■ Task description:
The required output is a number: how many lines of the data below include the string "breadcrumb".

____ Input for this task

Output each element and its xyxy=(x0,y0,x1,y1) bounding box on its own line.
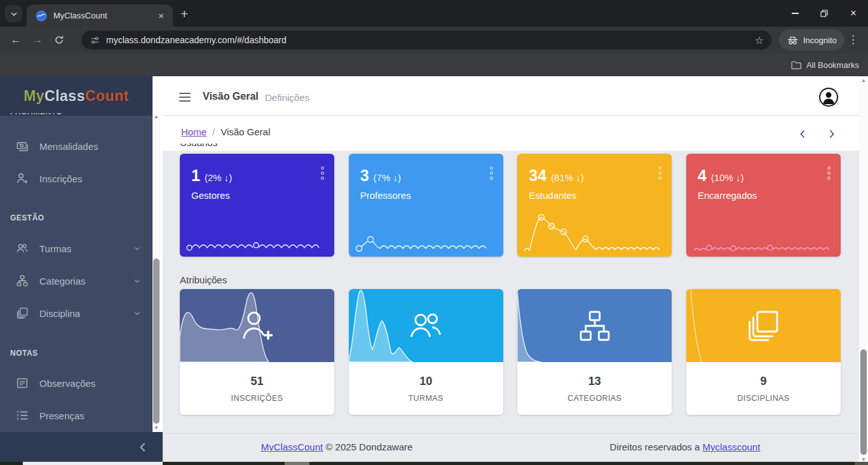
footer-rights-prefix: Direitos reservados a xyxy=(610,441,700,452)
person-plus-icon xyxy=(15,172,29,185)
sidebar-item-mensalidades[interactable]: Mensalidades xyxy=(0,137,153,156)
card-menu-icon[interactable] xyxy=(490,166,493,180)
restore-button[interactable] xyxy=(810,0,839,27)
browser-menu-icon[interactable]: ⋮ xyxy=(848,33,858,46)
stat-label: Gestores xyxy=(191,190,323,201)
stat-card-estudantes: 34(81% ↓) Estudantes xyxy=(517,154,672,257)
layers-icon xyxy=(15,306,29,320)
sidebar-item-presencas[interactable]: Presenças xyxy=(0,406,153,425)
assignment-card-inscricoes[interactable]: 51 INSCRIÇÕES xyxy=(180,289,334,415)
sidebar-section-gestao: GESTÃO xyxy=(10,213,44,222)
assignment-card-body: 9 DISCIPLINAS xyxy=(686,362,841,403)
page-next-icon[interactable] xyxy=(827,129,837,139)
new-tab-button[interactable]: + xyxy=(180,6,188,22)
assignment-card-disciplinas[interactable]: 9 DISCIPLINAS xyxy=(686,289,841,415)
app-logo-text: MyClassCount xyxy=(24,88,129,105)
card-menu-icon[interactable] xyxy=(658,166,661,180)
footer-brand-link[interactable]: MyClassCount xyxy=(261,441,323,452)
assignment-card-header xyxy=(686,289,841,362)
navbar-tab-visao-geral[interactable]: Visão Geral xyxy=(203,91,259,102)
sidebar-collapse-bar[interactable] xyxy=(0,432,163,462)
stat-card-encarregados: 4(10% ↓) Encarregados xyxy=(686,154,841,257)
breadcrumb-current: Visão Geral xyxy=(220,126,270,137)
stat-label: Professores xyxy=(360,190,492,201)
stat-value: 34 xyxy=(529,166,546,184)
assignment-card-turmas[interactable]: 10 TURMAS xyxy=(349,289,503,415)
sidebar-item-turmas[interactable]: Turmas xyxy=(0,239,153,258)
tab-search-button[interactable] xyxy=(5,5,22,22)
stat-label: Estudantes xyxy=(529,190,660,201)
all-bookmarks-button[interactable]: All Bookmarks xyxy=(791,53,859,76)
footer-divider xyxy=(163,433,859,434)
footer-rights: Direitos reservados a Myclasscount xyxy=(511,441,859,452)
sidebar-item-inscricoes[interactable]: Inscrições xyxy=(0,169,153,188)
card-menu-icon[interactable] xyxy=(321,166,324,180)
background-window-edge xyxy=(23,462,163,465)
assignment-label: TURMAS xyxy=(349,394,503,403)
navbar-tab-definicoes[interactable]: Definições xyxy=(265,92,309,103)
address-bar[interactable]: myclass.dondzaneacademy.com/#/dashboard … xyxy=(81,30,771,50)
incognito-label: Incognito xyxy=(803,36,837,45)
reload-button[interactable] xyxy=(48,35,70,45)
assignment-card-header xyxy=(517,289,672,362)
tab-close-icon[interactable]: × xyxy=(156,10,166,22)
minimize-icon xyxy=(792,13,799,14)
url-text[interactable]: myclass.dondzaneacademy.com/#/dashboard xyxy=(106,35,755,45)
user-avatar[interactable] xyxy=(819,88,838,107)
sidebar-item-categorias[interactable]: Categorias xyxy=(0,271,153,290)
sidebar-item-observacoes[interactable]: Observações xyxy=(0,374,153,393)
app-logo[interactable]: MyClassCount xyxy=(0,76,153,116)
browser-tab[interactable]: MyClassCount × xyxy=(27,4,173,27)
site-settings-icon[interactable] xyxy=(90,36,100,45)
forward-button[interactable]: → xyxy=(27,34,48,46)
assignment-card-categorias[interactable]: 13 CATEGORIAS xyxy=(517,289,672,415)
folder-icon xyxy=(791,61,801,69)
breadcrumb-home-link[interactable]: Home xyxy=(181,126,207,137)
person-plus-icon xyxy=(237,306,278,346)
assignment-card-body: 13 CATEGORIAS xyxy=(517,362,672,403)
reload-icon xyxy=(54,35,64,45)
sidebar-item-label: Turmas xyxy=(39,243,71,254)
card-menu-icon[interactable] xyxy=(827,166,831,180)
background-window-edge xyxy=(285,462,309,465)
page-scrollbar-thumb[interactable] xyxy=(860,349,867,455)
stat-cards-row: 1(2% ↓) Gestores 3(7% ↓) Professores 34( xyxy=(180,154,841,257)
sidebar-item-label: Inscrições xyxy=(39,173,83,184)
sidebar-scroll-up-icon[interactable]: ▲ xyxy=(153,112,160,121)
page-scroll-up-icon[interactable]: ▲ xyxy=(859,78,868,83)
assignment-label: DISCIPLINAS xyxy=(686,394,841,403)
sidebar-item-disciplina[interactable]: Disciplina xyxy=(0,304,153,323)
stat-value: 4 xyxy=(698,166,707,184)
page-prev-icon[interactable] xyxy=(797,129,808,139)
window-controls: × xyxy=(780,0,868,27)
collapse-left-icon xyxy=(139,442,146,452)
minimize-button[interactable] xyxy=(780,0,810,27)
stat-percent: (10% ↓) xyxy=(711,172,744,183)
footer-rights-link[interactable]: Myclasscount xyxy=(703,441,761,452)
bookmark-star-icon[interactable]: ☆ xyxy=(755,34,764,46)
assignment-value: 51 xyxy=(180,375,334,388)
restore-icon xyxy=(820,10,828,17)
sidebar-scrollbar-thumb[interactable] xyxy=(153,259,159,424)
assignment-value: 10 xyxy=(349,375,503,388)
stat-percent: (7% ↓) xyxy=(374,172,401,183)
sidebar-section-notas: NOTAS xyxy=(10,349,38,358)
layers-icon xyxy=(743,306,783,346)
sparkline xyxy=(522,209,667,253)
sidebar-item-label: Mensalidades xyxy=(39,141,98,152)
section-title-atribuicoes: Atribuições xyxy=(180,274,227,285)
back-button[interactable]: ← xyxy=(5,34,27,46)
hamburger-menu-icon[interactable] xyxy=(179,93,191,102)
footer: MyClassCount © 2025 Dondzaware Direitos … xyxy=(163,441,859,452)
sidebar-item-label: Presenças xyxy=(39,410,85,421)
background-window-edge xyxy=(855,462,868,465)
stat-percent: (81% ↓) xyxy=(551,172,584,183)
sparkline xyxy=(185,224,329,253)
assignment-cards-row: 51 INSCRIÇÕES 10 TURMAS xyxy=(180,289,841,415)
assignment-label: CATEGORIAS xyxy=(517,394,672,403)
sidebar-item-label: Categorias xyxy=(39,276,86,286)
close-button[interactable]: × xyxy=(839,0,868,27)
sidebar-section-pagamento: PAGAMENTO xyxy=(10,113,62,118)
chevron-down-icon xyxy=(133,277,141,285)
sidebar-item-label: Observações xyxy=(39,378,95,389)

________

■ Problem solution:
2